3 Joint Base Charleston service members contracted Zika while deployed

The Zika virus is creating buzz again. On Friday, officials at Joint Base Charleston confirmed three service members tested positive for the virus after a trip abroad in December 2016.

Local health officials are monitoring the mosquito-borne illness closely, but don't believe the local cases pose a health risk to the general population.

According to the Centers for Disease Control, traveling to Zika-affected areas account for 99 percent of all U.S. cases. Between January 2015 and March 1, 2017, there have been 54 confirmed Zika cases in South Carolina and more than 5,000 nationwide.

"Men or women, pregnant or not, can get Zika-related neurological complications,” said Dr. Robert Ball, an infectious disease consultant, epidemiologist, and adjunct professor at MUSC. “This is a virus not to be dismissed lightly even though four out of five people have no symptoms even when they get it."

RELATED: DHEC issues Zika warning for spring

Ball said Zika complications go beyond microcephaly, a condition in which a baby is born with an abnormally small head and under-developed brain. He said U.S. women have a higher chance of delivering a baby with neurological problems.

He said the recent local cases are not alarming, but people should be concerned, especially when the annoying pests return in abundance.

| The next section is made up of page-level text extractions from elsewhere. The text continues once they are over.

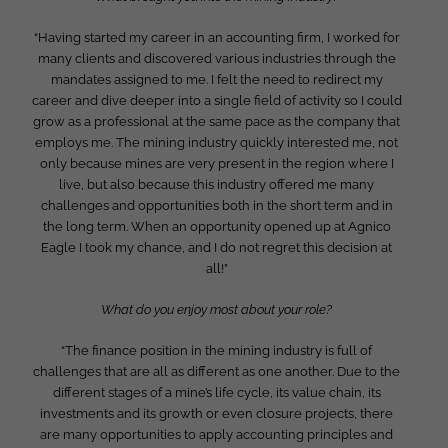
“Having started my career in an accounting firm, I worked for
many clients and discovered various industries through the
mandates assigned to me. I felt the need to redirect my
career and dive deeper into a single field of activity so I could
grow as a professional at the same pace as the company that
employs me. The mining industry quickly interested me, not
only because mines are very present in the region where I
live, but also because this industry offered me many
challenges and opportunities both in the short term and in
the long term. When an opportunity opened up at Agnico
Eagle I took my chance, and I do not regret this decision at
all!”
What do you enjoy most about your role?
“The finance position in the mining industry is full of
challenges that are all as different as one another. Due to the
different stages of a mine’s life cycle, its value chain, its
investments and its growth or even closure projects, there
are many opportunities to apply accounting principles and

"There is no treatment, there is no vaccine yet, it's intense research,” said Ball. "The concern is, with the warming temperatures and us not having had truly a frozen winter that the mosquito eggs laden with Zika virus in the southeastern United States will come forth in the spring and in the summer and we may have more and more cases."

He urged people to take precautions during mosquito season, using insect repellant with DEET and wearing long sleeves when working outside.